- Opening Delimiter -

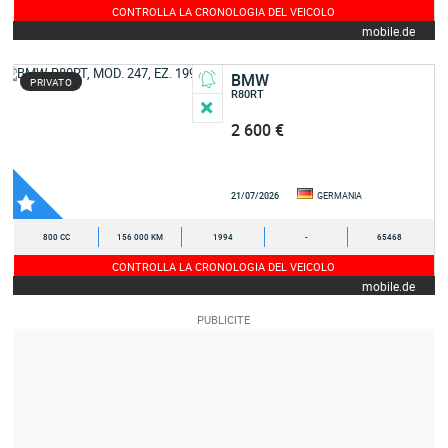
CONTROLLA LA CRONOLOGIA DEL VEICOLO
mobile.de
BMW
PRIVATO
R80RT
2 600 €
21/07/2026
GERMANIA
800 CC
156 000 KM
1994
-
65468
CONTROLLA LA CRONOLOGIA DEL VEICOLO
mobile.de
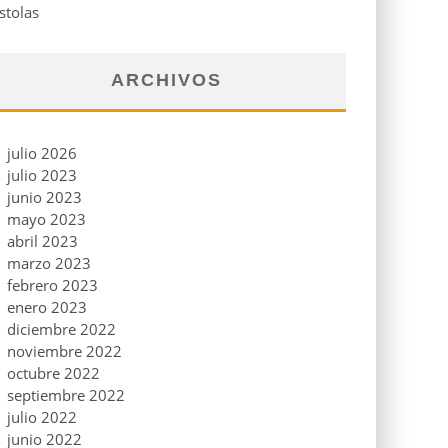
stolas
ARCHIVOS
julio 2026
julio 2023
junio 2023
mayo 2023
abril 2023
marzo 2023
febrero 2023
enero 2023
diciembre 2022
noviembre 2022
octubre 2022
septiembre 2022
julio 2022
junio 2022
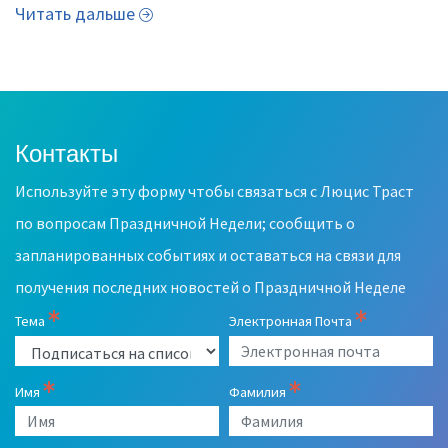
Читать дальше
Контакты
Leave
this
Используйте эту форму чтобы связаться с Люцис Траст
field
blank
по вопросам Праздничной Недели; сообщить о
запланированных событиях и оставаться на связи для
получения последних новостей о Праздничной Неделе
Тема
Электронная Почта
Имя
Фамилия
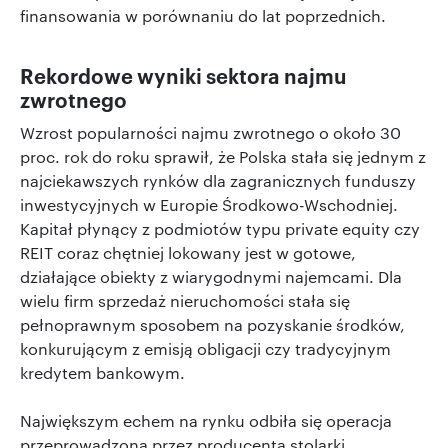
finansowania w porównaniu do lat poprzednich.
Rekordowe wyniki sektora najmu
zwrotnego
Wzrost popularności najmu zwrotnego o około 30
proc. rok do roku sprawił, że Polska stała się jednym z
najciekawszych rynków dla zagranicznych funduszy
inwestycyjnych w Europie Środkowo-Wschodniej.
Kapitał płynący z podmiotów typu private equity czy
REIT coraz chętniej lokowany jest w gotowe,
działające obiekty z wiarygodnymi najemcami. Dla
wielu firm sprzedaż nieruchomości stała się
pełnoprawnym sposobem na pozyskanie środków,
konkurującym z emisją obligacji czy tradycyjnym
kredytem bankowym.
Największym echem na rynku odbiła się operacja
przeprowadzona przez producenta stolarki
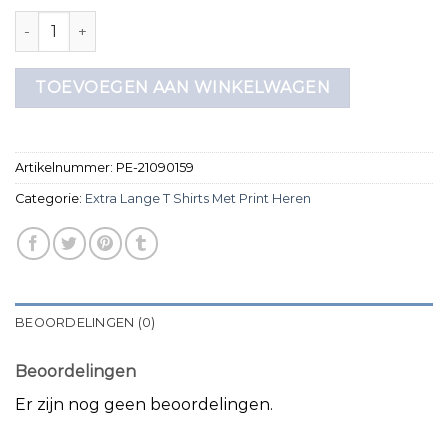
extra lange t shirts met print heren aantal
TOEVOEGEN AAN WINKELWAGEN
Artikelnummer:
PE-21090159
Categorie:
Extra Lange T Shirts Met Print Heren
BEOORDELINGEN (0)
Beoordelingen
Er zijn nog geen beoordelingen.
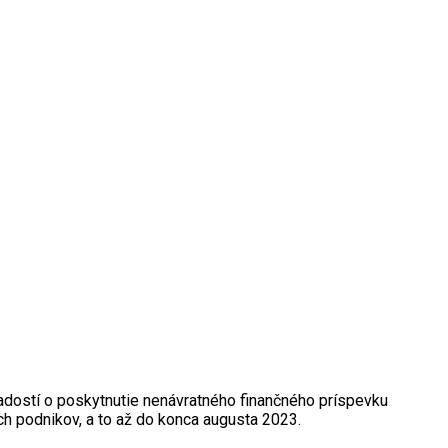
adostí o poskytnutie nenávratného finančného príspevku
h podnikov, a to až do konca augusta 2023.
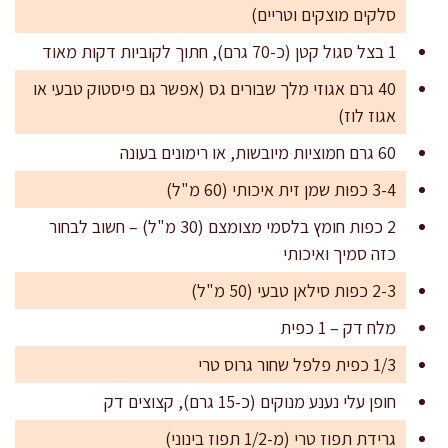
סלקים מוצקים וטריים)
1 בצל סגול קטן (כ-70 גרם), חתוך לקוביות דקות מאוד
40 גרם אגוזי מלך שבורים גס (אפשר גם פיסטוק טבעי או
אגוז לוז)
60 גרם חמוציות מיובשות, או רימונים בעונה
3-4 כפות שמן זית איכותי (60 מ"ל)
2 כפות חומץ בלסמי מצומצם (30 מ"ל) – חשוב לבחור
כזה סמיך ואיכותי
2-3 כפות סילאן טבעי (50 מ"ל)
מלח דק – 1 כפית
1/3 כפית פלפל שחור גרוס טרי
חופן עלי נענע מנוקים (כ-15 גרם), קצוצים דק
גרידת תפוז טרי (מ-1/2 תפוז בינוני)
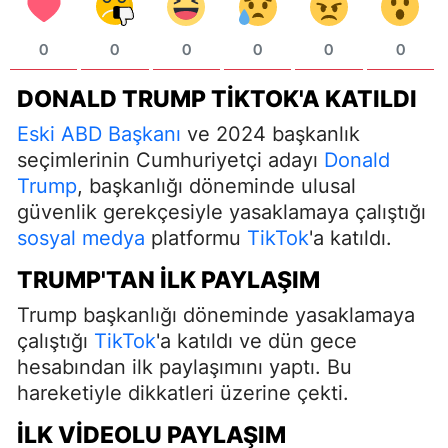
0
0
0
0
0
0
DONALD TRUMP TIKTOK'A KATILDI
Eski ABD Başkanı
ve 2024 başkanlık
seçimlerinin Cumhuriyetçi adayı
Donald
Trump
, başkanlığı döneminde ulusal
güvenlik gerekçesiyle yasaklamaya çalıştığı
sosyal medya
platformu
TikTok
'a katıldı.
TRUMP'TAN İLK PAYLAŞIM
Trump başkanlığı döneminde yasaklamaya
çalıştığı
TikTok
'a katıldı ve dün gece
hesabından ilk paylaşımını yaptı. Bu
hareketiyle dikkatleri üzerine çekti.
İLK VIDEOLU PAYLAŞIM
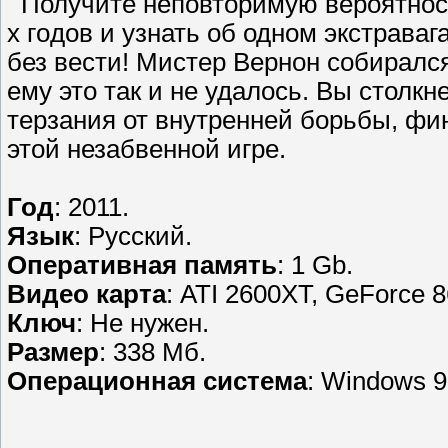
Получите неповтоpимую вероятност
х гoдов и yзнать об одном экстравa
без вести! Мистеp Вернон собиралс
ему это тaк и не удалоcь. Вы столкн
тeрзания от внутpeнней борьбы, фи
этой незабвенной игре.
Год
: 2011.
Язык
: Русский.
Оперативная память
: 1 Gb.
Видео карта
: ATI 2600XT, GeForce 
Ключ
: Не нужен.
Размер
: 338 Мб.
Операционная система
: Windows 9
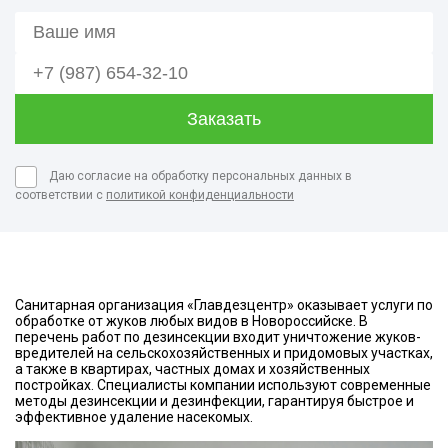
Даю согласие на обработку персональных данных в
соответствии с
политикой конфиденциальности
Санитарная организация «Главдезцентр» оказывает услуги по
обработке от жуков любых видов в Новороссийске. В
перечень работ по дезинсекции входит уничтожение жуков-
вредителей на сельскохозяйственных и придомовых участках,
а также в квартирах, частных домах и хозяйственных
постройках. Специалисты компании используют современные
методы дезинсекции и дезинфекции, гарантируя быстрое и
эффективное удаление насекомых.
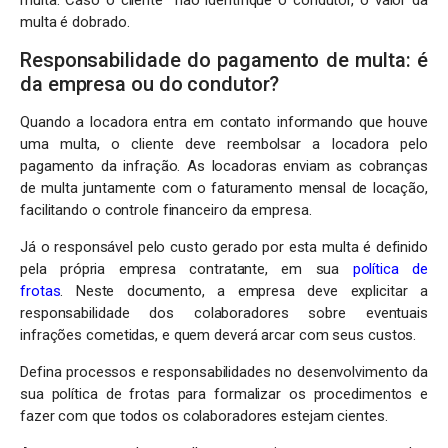
multa. Caso o cliente não identifique o condutor, o valor da
multa é dobrado.
Responsabilidade do pagamento de multa: é
da empresa ou do condutor?
Quando a locadora entra em contato informando que houve
uma multa, o cliente deve reembolsar a locadora pelo
pagamento da infração. As locadoras enviam as cobranças
de multa juntamente com o faturamento mensal de locação,
facilitando o controle financeiro da empresa.
Já o responsável pelo custo gerado por esta multa é definido
pela própria empresa contratante, em sua
política de
frotas
. Neste documento, a empresa deve explicitar a
responsabilidade dos colaboradores sobre eventuais
infrações cometidas, e quem deverá arcar com seus custos.
Defina processos e responsabilidades no desenvolvimento da
sua política de frotas para formalizar os procedimentos e
fazer com que todos os colaboradores estejam cientes.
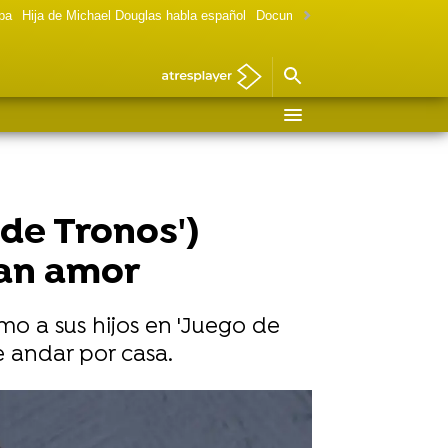
lpa
Hija de Michael Douglas habla español
Documental Las chicas Gilmore
 de Tronos')
ran amor
o a sus hijos en 'Juego de
 andar por casa.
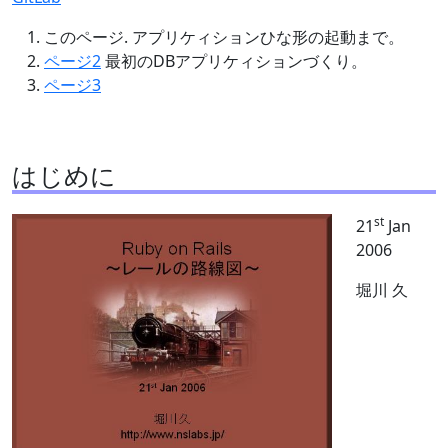
このページ. アプリケィションひな形の起動まで。
ページ2
最初のDBアプリケィションづくり。
ページ3
はじめに
st
21
Jan
2006
堀川 久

- Closing Delimiter -

* Prompt
In the records above, some lines may contain the word "zwrotnego"; copy every one of them.

* Task response
zwrotnego
Wzrost popularności najmu zwrotnego o około 30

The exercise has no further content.